Pada akhir 1950 dan awal 1960, kerajaan Brunei ketika itu
menolak rencana (walaupun pada awalnya menunjukkan minat) untuk bergabung
dengan Singapura,Sabah, Sarawak, dan Tanah Melayu untuk membentuk Malaysia dan
akhirnya Sultan Brunei ketika itu berkehendak untuk membentuk sebuah negara
yang merdeka.
Pada 1967, Omar Ali Saifuddin III telah turun
dari takhta dan melantik putra sulungnya Hassanal Bolkiah, menjadi Sultan
Brunei ke-29. Baginda juga berkenan menjadi Menteri Pertahanan setelah Brunei
mencapai kemmerdekaan penuh dan disandangkan gelar Paduka Seri Begawan Sultan.
Pada tahun 1970, pusat pemerintahan negeri Brunei Town, telah diubah namanya
menjadi Bandar Seri Begawan untuk mengenang jasa baginda. Baginda mangkat pada
tahun 1986.
Pada 4 Januari 1979, Brunei dan Britania Raya
telah menandatangani Perjanjian Kerjasama dan Persahabatan. Pada 1 Januari
1984, Brunei Darussalam telah berhasil mencapai kemerdekaan sepenuhnya.
Saat ini Brunei memiliki wilayah yang lebih kecil
daripada masa lalu, dengan berbatasan dengan Serawak dari sebelah barat sampai
timur wilayah itu, serta sebelah utara berbatasan dengan Laut Cina Selatan.
Politik
Kerajaan Brunei Darussalam adalah negara yang
memiliki corak pemerintahan monarki absolut dengan Sultan yang menjabat sebagai
Kepala Negara dan Kepala Pemerintahan, merangkap seagai Perdana Menteri dan
Menteri Pertahanan dengan dibantu oleh Dewan Penasihat Kesultanan dan beberapa
Menteri.
Sultan Hassanal Bolkiah yang gelarnya diturunkan dalam wangsa yang
sama sejak abad ke-15, ialah kepala negara serta pemerintahan Brunei. Baginda
dinasihati oleh beberapa majelis dan sebuah kabinet menteri, walaupun baginda
secara berkesan merupakan pemerintah tertinggi.Media amat memihak kerajaan, dan
kerabat kerajaan melestarikan status yang dihormati di dalam negeri.

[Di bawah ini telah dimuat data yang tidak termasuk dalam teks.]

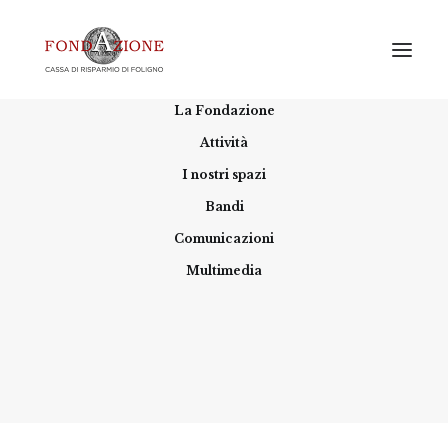
Home
La Fondazione
Attività
I nostri spazi
Bandi
Comunicazioni
Multimedia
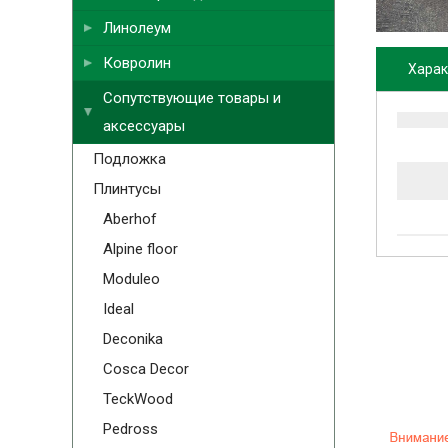
Линолеум
Ковролин
Харак
Сопутствующие товары и
аксессуары
Подложка
Плинтусы
Aberhof
Alpine floor
Moduleo
Ideal
Deconika
Cosca Decor
TeckWood
Pedross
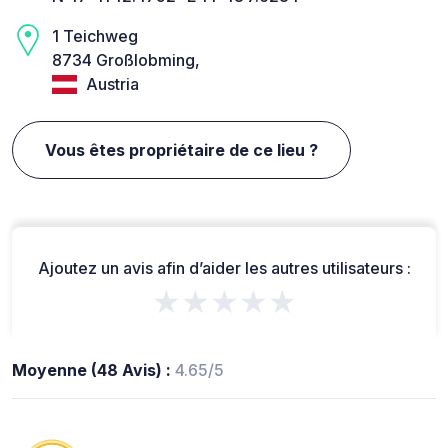
1 Teichweg
8734 Großlobming,
Austria
Vous êtes propriétaire de ce lieu ?
Ajoutez un avis afin d’aider les autres utilisateurs :
★★★★★
Moyenne (48 Avis) :
4.65/5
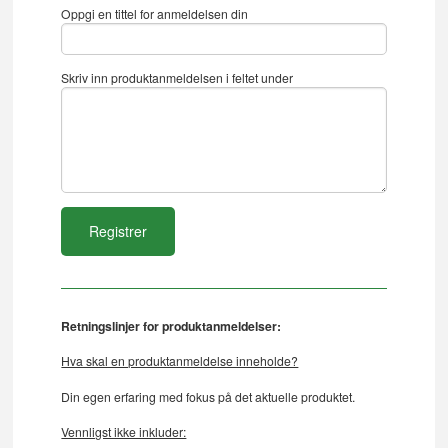
Oppgi en tittel for anmeldelsen din
Skriv inn produktanmeldelsen i feltet under
Retningslinjer for produktanmeldelser:
Hva skal en produktanmeldelse inneholde?
Din egen erfaring med fokus på det aktuelle produktet.
Vennligst ikke inkluder:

Brunei tidak memiliki dewan legislatif, namun
pada bulan September 2000, Sultan bersidang untuk menentukan Parlemen yang
tidak pernah diadakan lagi sejak tahun 1984. Parlemen ini tidak mempunyai kuasa
selain menasihati sultan. Disebabkan oleh pemerintahan mutlak Sultan, Brunei
menjadi salah satu negara yang paling stabil dari segi politik di Asia.
Pertahanan Keamanan Brunei mengandalkan
perjanjian pertahanan dengan Inggris di mana terdapat pasukan Gurkha yang
terutama ditempatkan di Seria. Jumlah pertahanan keamanannya lebih kecil bila
dibandingkan dengan kekayaannya dan negara negara tetangga. Secara teori,
Brunei berada di bawah pemerintahan militer sejak pemberontakan yang terjadi
pada awal dekad 1960-an. Pemberontakan itu dihancurkan oleh laskar-laskar
Britania Raya dari Singapura.
Brunei memiliki dengan hubungan luar negeri
terutama dengan negara negara ASEAN dan negara negara lain serta ikut serta
sebagai anggota PBB. Kesultanan ini juga terlibat konflik Kepulauan Spratly
yang melibatkan hampir semua negara ASEAN (kecuali Indonesia, Kamboja, Laos dan
Myanmar), RRT dan Republik Tiongkok. Selain itu terlibat konflik perbatasan
laut dengan Malaysia terutama masalah daerah yang menghasilkan minyak dan gas
bumi.
Brunei menuntut wilayah diSarawak, seperti Limbang. Banyak pulau kecil
yang terletak di antara Brunei dan Labuan, termasuk Pulau Kuraman, telah
dipertikaikan oleh Brunei dan Malaysia. Bagaimanapun, pulau-pulau ini diakui
sebagai sebagian Malaysia di tingkat internasional.